SpaceX plans to begin offering broadband internet service -- from space.
In order to do that, SpaceX says it needs to get at least 800 Starlink internet satellites (out of a planned 12,000) into orbit. And with last week's successful launch of its "Starlink-4" rocket carrying 60 satellites, SpaceX is already at least 25% of the way to its goal.
Result: SpaceX is on track to begin delivering broadband satellite internet before the end of 2020.
It won't be alone.
Hello, SpaceX! Meet OneWeb
SpaceX's plan to upset the several regional internet service provider monopolies dominated by Comcast, Charter, AT&T, and their ilk is revolutionary -- but it's not unique. Fact is, at the same time SpaceX is plotting to dominate space-based internet service, rival companies Amazon.com and OneWeb are plotting the very same thing.
Amazon's Project Kuiper, for example, intends to orbit some 3,236 satellites above Earth, broadcasting internet service around the globe. Arlington, Virginia-based OneWeb plans something similar, with a constellation numbering "more than 650 satellites" (says OneWeb).
But while Amazon's project is currently still entirely a paper project, OneWeb appears to be the company closest to actually challenging SpaceX in space.
On Feb. 6, OneWeb sent 34 satellites blasting into orbit aboard an Ariane Soyuz rocket. Joining six other OneWeb sattelites already in orbit, this second OneWeb launch brings the satellite communications company's constellation size to 40 sats (about 75% fewer than SpaceX has got).
And now it's a race
But OneWeb is racing to pick up the pace. Over the remainder of this year, the company plans to launch 10 more times.
Assuming I'm doing my math right, that adds up to a total of 382 OneWeb sats in orbit by the end of this year, enough to begin offering "customer demos" in 2020.
And even then, OneWeb won't be finished. In 2021, the company plans to wrap up its deployment with 10 more launches.
Assuming the payloads hold steady at 34 sats each, that should add a further 340 satellites to the constellation next year -- 722 in all. (OneWeb says it's targeting "approximately 650 satellites" for its initial deployment, so presumably, some of the 722 will be spares).
In any case, at that point, the company is promising it will offer "full global commercial coverage" with broadband satellite internet. Additional launches -- and additional satellites supporting additional bandwidth -- are anticipated beginning in 2023, with Arianespace providing Ariane "62" and "64" rockets for the missions, and each launch accommodating payloads of 36 and 78 satellites, respectively.
What it means for investors
The production of 700-odd new satellites will mean more than just the ability for OneWeb to compete with SpaceX in providing satellite internet service. It will mean revenues for "Airbus OneWeb Satellites," OneWeb's "prime contractor" for production. Admittedly, OneWeb itself remains privately held. But it's part-owned by Softbank (SFTB.Y 1.02%), offering investors one way to share in any profits from this venture -- by investing in Softbank.
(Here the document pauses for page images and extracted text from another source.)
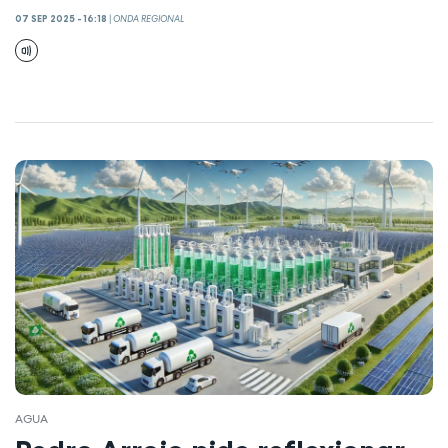
07 SEP 2025 - 16:18
|
ONDA REGIONAL
AGUA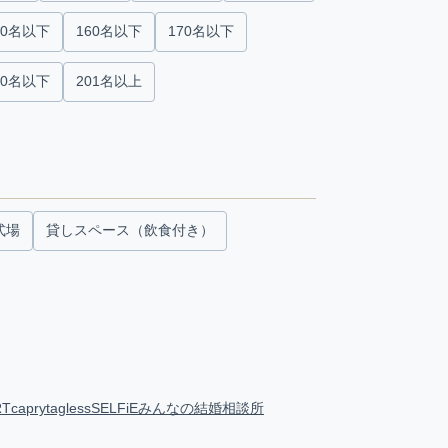
50名以下
160名以下
170名以下
00名以下
201名以上
式場
貸しスペース（飲食付き）
RT
capry
tagless
SELFiE
みんなの結婚相談所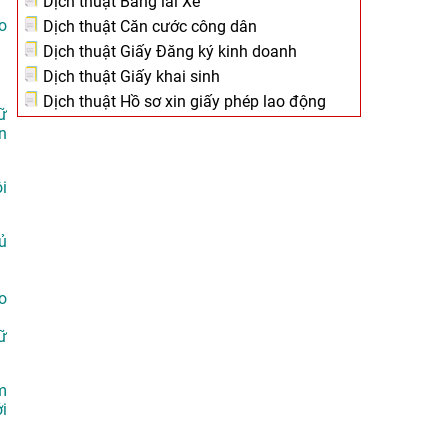
Dịch thuật Bằng lái Xe
o
Dịch thuật Căn cước công dân
Dịch thuật Giấy Đăng ký kinh doanh
Dịch thuật Giấy khai sinh
Dịch thuật Hồ sơ xin giấy phép lao động
ữ
n
i
ủ
o
ữ
m
i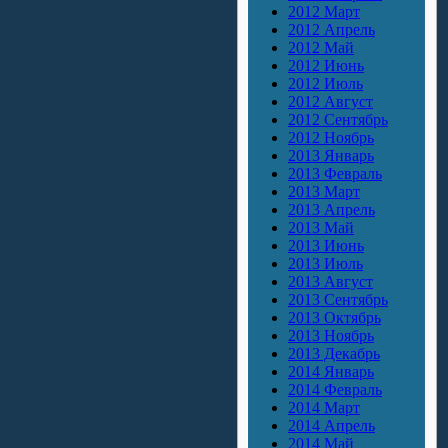
2012 Март
2012 Апрель
2012 Май
2012 Июнь
2012 Июль
2012 Август
2012 Сентябрь
2012 Ноябрь
2013 Январь
2013 Февраль
2013 Март
2013 Апрель
2013 Май
2013 Июнь
2013 Июль
2013 Август
2013 Сентябрь
2013 Октябрь
2013 Ноябрь
2013 Декабрь
2014 Январь
2014 Февраль
2014 Март
2014 Апрель
2014 Май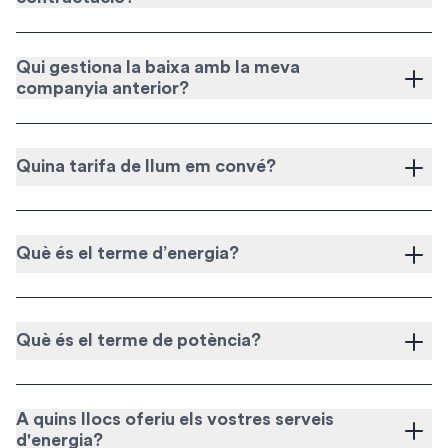
Qui gestiona la baixa amb la meva
companyia anterior?
Quina tarifa de llum em convé?
Què és el terme d’energia?
Què és el terme de potència?
A quins llocs oferiu els vostres serveis
d'energia?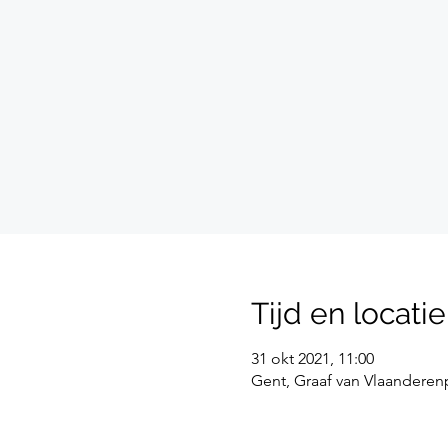
Tijd en locatie
31 okt 2021, 11:00
Gent, Graaf van Vlaanderenp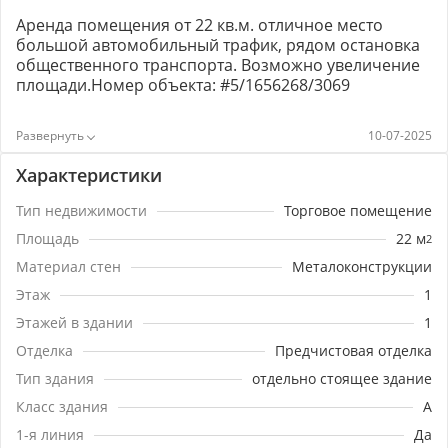
Аренда помещения от 22 кв.м. отличное место
большой автомобильный трафик, рядом остановка
общественного транспорта. Возможно увеличение
площади.Номер объекта: #5/1656268/3069
10-07-2025
Характеристики
Тип недвижимости
Торговое помещение
Площадь
22
м
2
Материал стен
Металоконструкции
Этаж
1
Этажей в здании
1
Отделка
Предчистовая отделка
Тип здания
отдельно стоящее здание
Класс здания
A
1-я линия
Да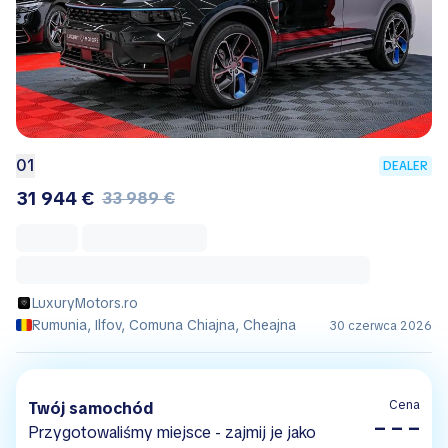
01
DEALER
31 944 €
33 989 €
LuxuryMotors.ro
Rumunia, Ilfov, Comuna Chiajna, Cheajna
30 czerwca 2026
Cena
Twój samochód
– – –
Przygotowaliśmy miejsce - zajmij je jako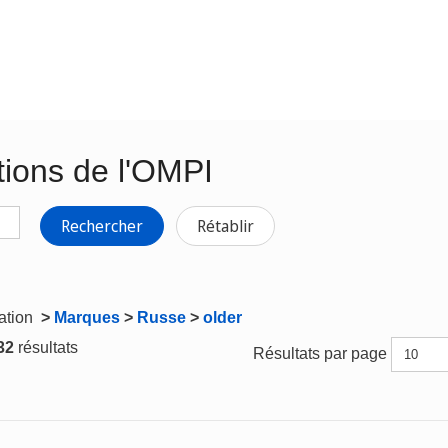
tions de l'OMPI
Rechercher
Rétablir
gation
>
Marques
>
Russe
>
older
 32
résultats
Résultats par page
Also, as the name suggests (and as S&P Global Market Intelligence confirms) Airbus OneWeb Satellites is part-owned by Airbus (EADSY -0.65%). As a result, Airbus gets to profit from this project twice -- first through producing the satellites, and then through having its subsidiary Arianespace launch them -- giving investors perhaps an even better way to profit from this venture (and without the risk of having to compete with SpaceX to do it).
What it means for you -- and your access to satellite internet broadband
At this point you may be wondering, though -- this all sounds great for OneWeb, Airbus, Softbank, etc., but what does it mean for me? If you're considering dumping Comcast internet service, for example, in favor of SpaceX internet, or OneWeb, or even Amazon (if it ever launches a satellite to provide internet service), which should you choose?
Well, the short answer is SpaceX, which is planning on selling internet service directly to customers using ground stations to receive it. In contrast, OneWeb plans to partner and sell its internet service through "partners around the world" (which means that even if OneWeb provides the service, you might still have to buy it from Comcast!)
And here's another factor to consider. You've probably noticed that SpaceX's plan, launching 12,000 satellites over a period of some years, is a whole lot bigger than OneWeb's, with 650, or even 722 satellites going into orbit over the next couple of years. Yet despite vastly different constellation sizes, both companies are promising "global internet coverage."
How is that possible?
The answer: SpaceX is targeting an operational orbit just 550 kilometers over Earth, while OneWeb's satellites will orbit at 1,200 kilometers. Working from a higher orbit, each OneWeb satellite will be able to blanket much more of Earth's surface with internet coverage -- a more efficient layout.
On the other hand, more than twice as distant from Earth's surface, each OneWeb satellite should experience greater latency -- the time it takes for signals to pass from Earth to satellite and back again.
SpaceX's network, therefore, so much larger in size and taking so much longer to build out, should in theory offer better, faster internet service. While it's hard to say right now which constellation will offer internet users the better deal in terms of price (since we don't know the price of either service), initial indications suggest that SpaceX's service may be the more attractive one for consumers.